» **Activity**: Leave out every line before the one that contains "水箱供水泵如何做到自动启停". Please restate that line and the rest of the data word for word, through the end.

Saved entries

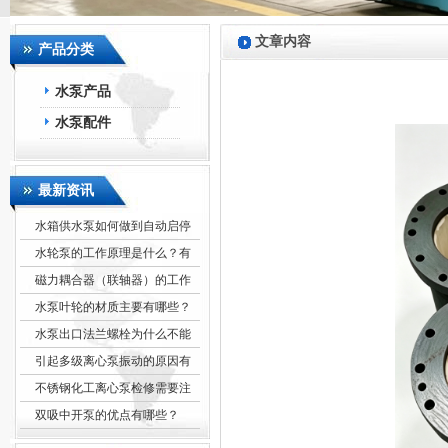
文章内容
产品分类
水泵产品
水泵配件
最新资讯
水箱供水泵如何做到自动启停
水轮泵的工作原理是什么？有
磁力耦合器（联轴器）的工作
水泵叶轮的材质主要有哪些？
水泵出口法兰螺栓为什么不能
引起多级离心泵振动的原因有
不锈钢化工离心泵检修需要注
双吸中开泵的优点有哪些？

» **Task output**:
水箱供水泵如何做到自动启停
水轮泵的工作原理是什么？有
磁力耦合器（联轴器）的工作
水泵叶轮的材质主要有哪些？
水泵出口法兰螺栓为什么不能
引起多级离心泵振动的原因有
不锈钢化工离心泵检修需要注
双吸中开泵的优点有哪些？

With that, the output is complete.